Execution time does not decrease as batch size increases with GPUs

Hi, all.
I’m measuring wall clock time of executing a Cifar-10 sample program from Pytorch. I run the program on a virtual machine instance of GCP (Google Cloud Platform) with eight K80 GPUs. I’m testing Adam optimizer with various batch sizes.

I believe that I can increase the batch size as much as the GPUs can accept in the memories and that the GPUs perform multiplications at once within almost the same amount of time no matter how large the batch size is. This means that the one step of optimization for a batch size of 2048 takes almost the same time as 1024, resulting in halving execution time par epoch for 2048 compared to 1024.

However, one step of 2048 takes longer than 1024, and the execution time per epoch is almost the same in my experiment. I don’t understand the result.

I believe that reducing execution time by increasing the batch size is the only merit to have many GPUs. However, I haven’t had this merit in my experiment. The result was almost the same with batch size of 4096 and 8192, meaning that the execution time per epoch does not improve at all.

I understand that reducing time to reach target accuracy is important, but this is not relevant. I believe that GPUs are supposed to do many multiplications at once and are not supposed to increase the execution time as the number of multiplications increases. Would anybody please explain why this is not true in my case? Thank you in advance.

I would recommend to start by profiling the code and narrowing down the bottleneck.
E.g. if the data loading is the bottleneck, the GPUs might be starving so increasing the batch size wouldn’t help much.
You could run a quick test by using synthetic data.

Hello ptrblck. Thank you for your reply.

I understand that your advice is quite resonable, but I have to say that I’m using the optimizer as provided in Pytorch and also GCP as it is.

While I could search for the bottlenecks as you suggested, I wonder if the Pytorch platform and the sample program are designed to fully take advantage of multi-GPU settings. So, I should restate my question as follows.

Do the sample program and Pytorch codes linearly scale with batch sizes when run on multiple GPUs?
If the codes scale with no problem when used on some multi-GPU hardware, then I suppose that the multi-GPU settings of GCP might have a problem with Pytorch.

Maybe I misudetstood something, but I just wondered if it is a common practice to care about the GPU botttolnecks even when using Pytorch. Thank you.

That’s not easy to answer, as scaling not only depends on the code you are using, which might have potential bottlenecks, but also on the system especially when it comes to multiple GPUs.

As already mentioned, the data loading might be a bottleneck, which might prevent linear scaling.
E.g. if you are loading the data from a network drive or if CPU is too weak to keep up with the preprocessing pipeline. This post gives you a good overview about potential data loading bottlenecks and best practices.

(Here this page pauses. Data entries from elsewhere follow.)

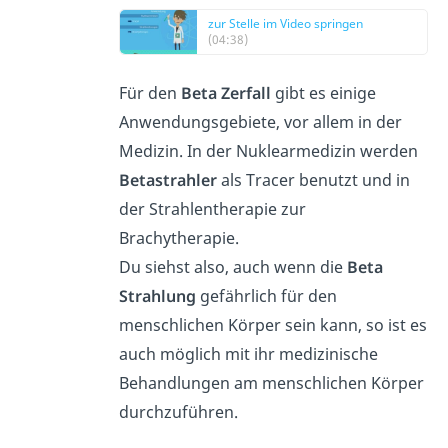
zur Stelle im Video springen
(04:38)
Für den
Beta Zerfall
gibt es einige
Anwendungsgebiete, vor allem in der
Medizin. In der Nuklearmedizin werden
Betastrahler
als Tracer benutzt und in
der Strahlentherapie zur
Brachytherapie.
Du siehst also, auch wenn die
Beta
Strahlung
gefährlich für den
menschlichen Körper sein kann, so ist es
auch möglich mit ihr medizinische
Behandlungen am menschlichen Körper
durchzuführen.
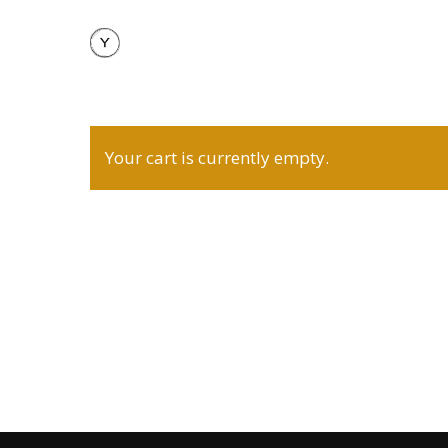
Skip
to
main
content
Your cart is currently empty.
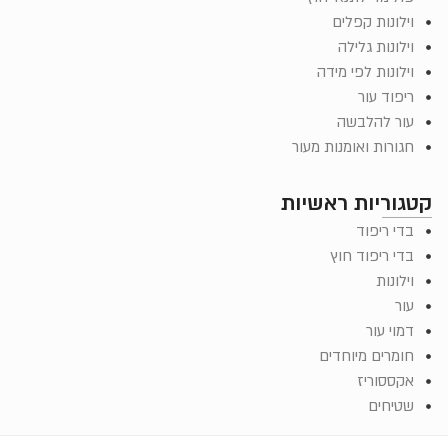
וילונות קפלים
וילונות גלילה
וילונות לפי מידה
ריפוד עור
עור להלבשה
חגורות ואומנות מעור
קטגוריות ראשיות
בדי ריפוד
בדי ריפוד חוץ
וילונות
עור
דמוי עור
חומרים מיוחדים
אקססוריז
שטיחים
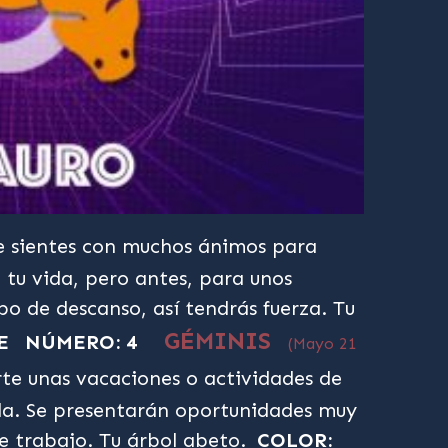
 sientes con muchos ánimos para
tu vida, pero antes, para unos
 de descanso, así tendrás fuerza. Tu
GÉMINIS
E
NÚMERO: 4
(Mayo 21
e unas vacaciones o actividades de
lla. Se presentarán oportunidades muy
de trabajo. Tu árbol abeto.
COLOR:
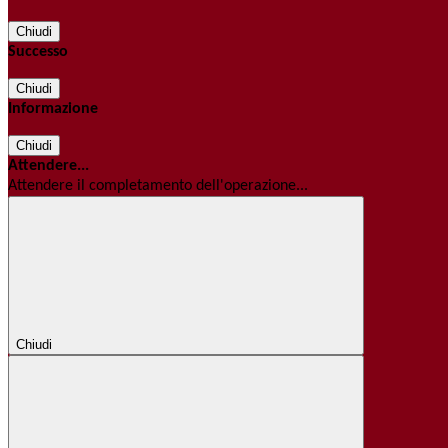
Chiudi
Successo
Chiudi
Informazione
Chiudi
Attendere...
Attendere il completamento dell'operazione...
Chiudi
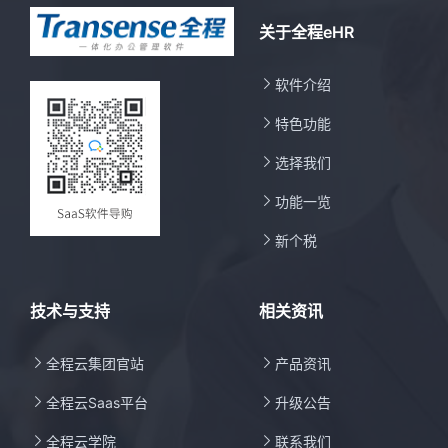
关于全程eHR

软件介绍

特色功能

选择我们

功能一览

新个税
技术与支持
相关资讯

全程云集团官站

产品资讯

全程云Saas平台

升级公告

全程云学院

联系我们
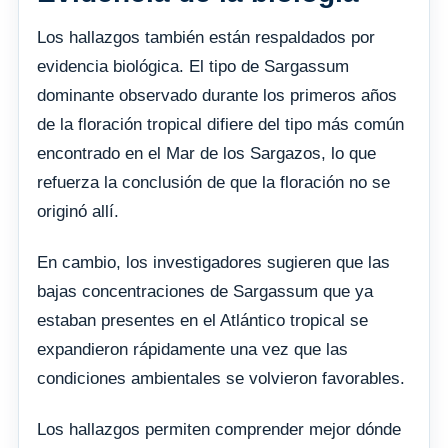
Los hallazgos también están respaldados por
evidencia biológica. El tipo de Sargassum
dominante observado durante los primeros años
de la floración tropical difiere del tipo más común
encontrado en el Mar de los Sargazos, lo que
refuerza la conclusión de que la floración no se
originó allí.
En cambio, los investigadores sugieren que las
bajas concentraciones de Sargassum que ya
estaban presentes en el Atlántico tropical se
expandieron rápidamente una vez que las
condiciones ambientales se volvieron favorables.
Los hallazgos permiten comprender mejor dónde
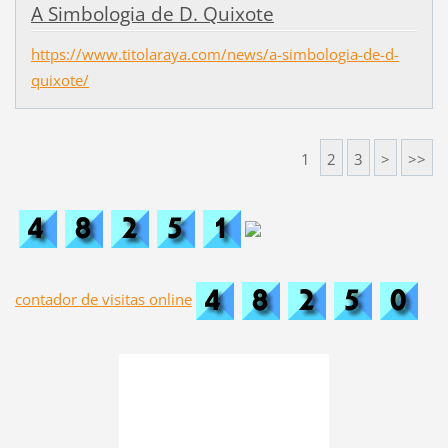
A Simbologia de D. Quixote
https://www.titolaraya.com/news/a-simbologia-de-d-
quixote/
1
2
3
>
>>
contador de visitas online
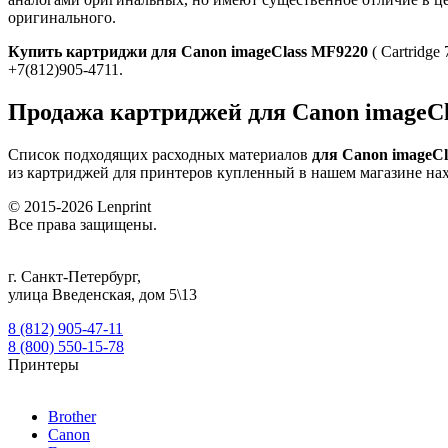
оригинального.
Купить картриджи для Canon imageClass MF9220
( Cartridg
+7(812)905-4711.
Продажа картриджей для Canon imageCl
Список подходящих расходных материалов
для Canon imageC
из картриджей для принтеров купленный в нашем магазине на
© 2015-2026
Lenprint
Все права защищены.
г.
Санкт-Петербург
,
улица Введенская, дом 5\13
8 (812) 905-47-11
8 (800) 550-15-78
Принтеры
Brother
Canon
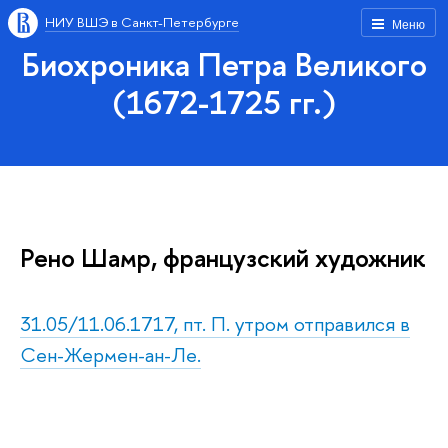
НИУ ВШЭ в Санкт-Петербурге
Меню
Биохроника Петра Великого
(1672-1725 гг.)
Рено Шамр, французский художник
31.05/11.06.1717, пт. П. утром отправился в
Сен-Жермен-ан-Ле.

For multiple GPUs, it also depends how the GPUs are communicating. We generally recommend to use DistributedDataParallel using a process for each GPU, as it should be the fastest multi-GPU setup. The peer2peer connection could use NVLink, if your server supports it, or a slower variant, which would also take part in the scaling performance. You could check the connectivity via nvidia-smi topo -m.

Thank you again ptrblck.

I only had a vage concept of data loading as just an easy task of feeding data to GPUs.
Thanks to your explanation, now I’m aware of that it involves lots of hardware aspects.
I also appreciate Ross Wightman’s writing, which you gave me a link to. The description is very informitive, and I could learn a lot about the bottleneck.

Now I suspect CPU power and storage I/O in my GCP settings. I will also try to learn how to imprement a DistributedDataParallel in my environment for the program. Thank you.